Wall Street is rolling its eyes at this comment from the Vice President of China, but it actually makes sense

china vice president li yuanchaoReutersLi Yuanchao, Vice-President of China attends a session during the Annual Meeting 2016 of the World Economic Forum (WEF) in Davos, Switzerland January 21, 2016.

Bloomberg caught up with the Vice President of China at the World Economic Forum in Davos on Thursday, and he said something that has traders all over Wall Street rolling their eyes into the back of their heads.

“The fluctuations in the currency market are a result of market forces, and the Chinese government has no intention and no policy to devalue its currency,” said Li Yuanchao, China’s Vice President.

Now, given the fact that the yuan has been significantly weakening against the dollar since December, you can forgive traders for finding his comments less than reassuring.

But the key word here is intention.

The prevailing notion is that China is allowing its currency to depreciate in order to boost exports and hit the gas on a slowing economy. Its movements have been the catalyst for some of the whipsaw movements we’ve seen in markets since the beginning of the year.

The thing is, the exports narrative ignores what China has been doing with its economy for the last couple of months and what it’s trying to do longterm.

This is what China wants

China wants two things — to have a mature economy befitting its status as the second largest in the world, and to transition that economy from one based on investment, to one based on domestic consumption, without too many hiccups.

That is why the country held the yuan very steady this fall until it was initiated into the Special Drawing Rights club — a special group of reserve currencies designated by the International Monetary Fund at the end of November. To be inducted, a currency has to be both widely used and stable.

After that, the yuan started sliding. At the same time, China’s economic indicators showed signs of a continued slow down. Then earlier this month, the government depreciated the yuan by 0.25%. Markets went nuts.

GOP Presidential candidate (and known economist) Donald Trump cried foul, saying that unless China stopped depreciating its currency to make its goods more competitive, he (as President) would slap a tax on Chinese goods.

But US Treasury Secretary Jack Lew thinks the yuan’s depreciation is due to a slowing economy, and that the world is confused about that because China hasn’t been clear.

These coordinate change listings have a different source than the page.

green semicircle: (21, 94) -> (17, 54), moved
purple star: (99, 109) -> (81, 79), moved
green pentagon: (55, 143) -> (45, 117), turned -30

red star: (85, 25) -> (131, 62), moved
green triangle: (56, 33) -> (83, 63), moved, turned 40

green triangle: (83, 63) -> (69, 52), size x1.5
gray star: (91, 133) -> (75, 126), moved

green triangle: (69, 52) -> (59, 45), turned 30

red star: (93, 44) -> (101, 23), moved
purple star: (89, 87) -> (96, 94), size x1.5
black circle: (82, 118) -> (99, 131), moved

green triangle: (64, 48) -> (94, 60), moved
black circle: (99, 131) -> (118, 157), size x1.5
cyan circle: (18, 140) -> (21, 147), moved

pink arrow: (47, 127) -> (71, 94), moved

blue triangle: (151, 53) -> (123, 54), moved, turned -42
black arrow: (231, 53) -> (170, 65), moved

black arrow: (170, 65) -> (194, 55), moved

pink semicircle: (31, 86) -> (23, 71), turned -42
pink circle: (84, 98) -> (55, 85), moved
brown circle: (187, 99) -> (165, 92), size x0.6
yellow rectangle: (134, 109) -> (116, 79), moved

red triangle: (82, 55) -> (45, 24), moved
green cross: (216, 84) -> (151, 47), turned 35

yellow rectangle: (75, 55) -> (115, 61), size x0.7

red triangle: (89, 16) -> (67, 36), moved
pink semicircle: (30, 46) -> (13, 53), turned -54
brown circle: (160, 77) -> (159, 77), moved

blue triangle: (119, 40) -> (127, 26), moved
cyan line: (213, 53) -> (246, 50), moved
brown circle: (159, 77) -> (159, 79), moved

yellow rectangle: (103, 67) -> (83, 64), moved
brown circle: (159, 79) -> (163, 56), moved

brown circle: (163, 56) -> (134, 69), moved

“We have made clear to China over many years, certainly the entire time I’ve been Treasury Secretary, that devaluations that are designed to gain unfair competitive advantages are unacceptable and we will push back on that,” Lew told CNBC at the World Economic Forum at Davos.

“On the other hand, if your economy is slowing down and there’s a natural difference, you have to distinguish between the two…If they could be clearer about what they’re doing, I think that it will be helpful. I can’t tell you that I have 100% certainty of where they’re going. I can tell you what they’ve announced as their policy. I can tell you what they’ve said in meetings and I think their activities, their policies, and their communication have been confusing.”

This confusion is only worsened by a misunderstanding of China’s goals as well as a misunderstanding of Chinese exports. As economist Christopher Balding pointed out in a Bloomberg View column, a falling yuan won’t even help exports that much. Plus, they make up a smaller share of Chinese GDP than any other time in history.

This is what China has

China doesn’t want to depreciate the yuan, it wants to defend the yuan. It spent $108 billion alone in December defending it despite significant depreciation, so you could even say the government really wants to defend the yuan.

There are a bunch of reasons for this, but chief among them is the government’s desire to prevent the most pressing problem with the country’s economy right this minute — capital flight.

According to a report from the Institute of International Finance, $676 billion left China in 2015. It’s a huge number. To put it in perspective, all emerging market economies together saw outflows of $111 billion in 2014.

emerging market outflows chartInternational Institute of Finance

When the yuan depreciates, yuan holders have an incentive to exchange it for a currency that isn’t losing value. That market force only makes it depreciate more, and that’s bad for China because China has things to do with those yuan. It has a corporate sector to deleverage and restructure, it has a housing market to prop up, it has projects to fund.

And of course, conversely, if the yuan is steady, more people will buy or hold the yuan.

So no. The Chinese government has no intention of depreciating the yuan even though the market seems to be begging for it. It just doesn’t feel like that to traders getting up in the middle of the night to check its value.

Or to Donald Trump, for some reason.